The first defeat against Ajax seemed an exception. Under their new trainer Francesco Farioli, the Amsterdam team managed to tactically disrupt PSV in early November, just as they had done at Feyenoord a few days earlier. But PSV immediately recovered, with the same greed as before. For example, they won big against FC Utrecht (2-5), number two at the time, and then against FC Twente (6-1).
Yet PSV is more vulnerable this season than the previous one, as became apparent this month. In the Champions League, the team first suffered a disappointing defeat against the fighting Stade Brest (1-0), after which a few days later they suffered a surprising loss to SC Heerenveen (1-0). Bosz later called the match against Brest “the worst match under my leadership”. The following Sunday he had to go back on that statement: it was even worse against Heerenveen.
Was that a coincidence, two such weak games in a row? Or was there more going on, and had PSV’s form gone into a dip? Bosz didn’t believe in that. “I won’t let myself be persuaded into a dip or panic. It is simply not there,” he said after the lost match in Heerenveen. Midfielder Joey Veerman also said the same. “We have played almost everyone upside down over the past year and a half. Then it would be very strange to give up after two defeats.”
‘Throwing with forces’
PSV starts with confidence against Feyenoord. When the Rotterdam team has possession of the ball, PSV dares to play one-on-one at the back. The result is that the people of Eindhoven also have a man marker for every Feyenoord player up front, which means that Feyenoord goalkeeper Justin Bijlow can hardly get the ball to a teammate at times and his team rarely gets around to building up.
Feyenoord does not dare to play that far forward: the number four of the Eredivisie regularly defends with six, sometimes even seven players on the last line. PSV can therefore build freely lower on the field through the backs and controller Jerdy Schouten, who is back in the starting line-up after two months of injuries. This makes it easy for the leader to move the game to another part of the field, where there is more freedom.
Yet the difference between PSV and Feyenoord is not only tactical. The leader starts the race with much more energy and eagerness. Afterwards, Bosz revealed that his team performed almost as many sprints in the first half alone as normal in an entire match. He had asked his team to “throw their strength” from the first minute in order to quickly overwhelm the opponent.

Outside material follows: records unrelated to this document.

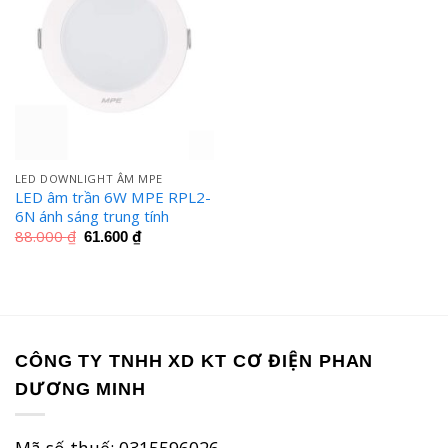
LED DOWNLIGHT ÂM MPE
LED âm trần 6W MPE RPL2-
6N ánh sáng trung tính
Giá
Giá
88.000
₫
61.600
₫
gốc
hiện
là:
tại
88.000 ₫.
là:
61.600 ₫.
CÔNG TY TNHH XD KT CƠ ĐIỆN PHAN
DƯƠNG MINH
Mã số thuế: 0315596026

And that works after just over fifteen minutes, when striker Luuk de Jong enters into a header duel with Feyenoord defender Gernot Trauner. The ball hangs, but De Jong reacts much earlier and is able to send right winger Ivan Perišić away at speed. He gives the lead, after which left front Noa Lang sprints out of his opponent’s cover and scores 1-0.
The same Perišić also provided the cross to make it 2-0 ten minutes later. That attack starts with the fierce chasing of Feyenoord goalkeeper Bijlow by midfielder Ismael Saibari, who then passes poorly. Perišić gets the ball and sprints away down the right flank. His cross ends up on the head of Luuk de Jong, who heads in hard.
Despite the many chances at the end of the first half, it took more than half an hour for PSV to decide the match. It is a period in which Feyenoord grows in the game, also because the home team has to slow down after the bright start. The Rotterdam team has several chances to score the tying goal. Just when Feyenoord seems to be gaining the upper hand, the 3-0 falls: a nice long shot from Malik Tillman, from an attack that he set up himself.